I built a recursive function to calculate the edit distance between two strings, which I need to iterate over thousands of distinct sentences in order to construct several JSON files for an app I'm updating. The edit distance function is giving good results, but I think it could stand to be simplified:
def rec_edit_dist(of_str_a: str, of_str_b: str) -> int:
if of_str_a == str() or of_str_b == str():
return len(of_str_a) if of_str_b == str() else len(of_str_b)
if len(of_str_a) < len(of_str_b):
short_str, long_str = of_str_a, of_str_b
else:
short_str, long_str = of_str_b, of_str_a
del of_str_a, of_str_b
s, e = 0, 1
best_match: str = str()
for e in range(1, len(short_str) + 1):
substr = short_str[s:e]
if substr in long_str:
if len(best_match) < len(substr):
best_match = substr
else:
s += 1
if best_match == str():
return len(long_str)
short_split = short_str.split(best_match, 1)
long_split = long_str.split(best_match, 1)

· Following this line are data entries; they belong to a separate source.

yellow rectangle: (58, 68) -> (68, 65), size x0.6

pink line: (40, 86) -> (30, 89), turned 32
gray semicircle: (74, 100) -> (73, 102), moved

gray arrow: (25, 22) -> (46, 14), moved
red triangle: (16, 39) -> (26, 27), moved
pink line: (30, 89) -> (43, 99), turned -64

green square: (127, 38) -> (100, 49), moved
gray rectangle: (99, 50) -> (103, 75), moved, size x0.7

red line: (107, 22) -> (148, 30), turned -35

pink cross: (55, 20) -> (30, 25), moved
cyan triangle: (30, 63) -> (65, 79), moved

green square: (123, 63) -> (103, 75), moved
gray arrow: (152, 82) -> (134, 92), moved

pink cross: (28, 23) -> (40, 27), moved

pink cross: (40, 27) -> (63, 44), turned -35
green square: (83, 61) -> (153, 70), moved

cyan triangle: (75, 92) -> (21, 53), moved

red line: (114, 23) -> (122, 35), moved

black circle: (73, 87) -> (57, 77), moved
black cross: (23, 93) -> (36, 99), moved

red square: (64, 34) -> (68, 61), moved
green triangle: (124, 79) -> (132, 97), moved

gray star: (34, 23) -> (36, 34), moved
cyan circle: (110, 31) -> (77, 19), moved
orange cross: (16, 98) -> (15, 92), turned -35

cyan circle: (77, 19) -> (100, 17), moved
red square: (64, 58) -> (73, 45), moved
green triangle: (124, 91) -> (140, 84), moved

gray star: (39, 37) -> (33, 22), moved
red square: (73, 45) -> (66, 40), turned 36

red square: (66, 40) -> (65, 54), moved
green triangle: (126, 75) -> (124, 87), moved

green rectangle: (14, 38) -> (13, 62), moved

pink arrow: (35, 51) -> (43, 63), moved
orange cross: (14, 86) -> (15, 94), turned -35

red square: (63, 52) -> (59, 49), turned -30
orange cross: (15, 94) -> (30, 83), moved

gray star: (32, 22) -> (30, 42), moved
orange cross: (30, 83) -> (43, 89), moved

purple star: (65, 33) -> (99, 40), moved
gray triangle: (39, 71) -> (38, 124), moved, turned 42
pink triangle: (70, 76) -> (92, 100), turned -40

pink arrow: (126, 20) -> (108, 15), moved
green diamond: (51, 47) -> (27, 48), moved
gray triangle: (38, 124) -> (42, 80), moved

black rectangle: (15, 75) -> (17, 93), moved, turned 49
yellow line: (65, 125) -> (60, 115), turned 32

return sum(rec_edit_dist(a, b) for a, b in zip(short_split, long_split))
def filt_by_best_dists(this_str: str,
against_strs: List[str]) -> List[Tuple[str, int]]:
ts_len = len(this_str)
against_strs.sort(key=lambda i: abs(len(i) - ts_len))
best_dist = 1000
keeps: List[Tuple[str, int]] = list()
for that_str in against_strs:
if abs(len(that_str) - ts_len) > best_dist:
break
that_ed = rec_edit_dist(of_str_a=this_str, of_str_b=that_str)
if that_ed > 0 and that_ed < best_dist:
best_dist = that_ed
keeps += [(that_str, that_ed)]
return keeps
Essentially, filt_by_best_dists
avoids checking overlong and under-long entries as better options get found, and the rec_edit_dist
just weeds out the longest common substrings (as 0 to the edit distance) until either split string is blank, at which point it returns the longer of the two.
Are there any other tricks that I could employ to get these two functions running as fast as possible? I planned to run this on 600 threads to cover all of the information I need, and the against_strs
parameter has up to thousands of strings.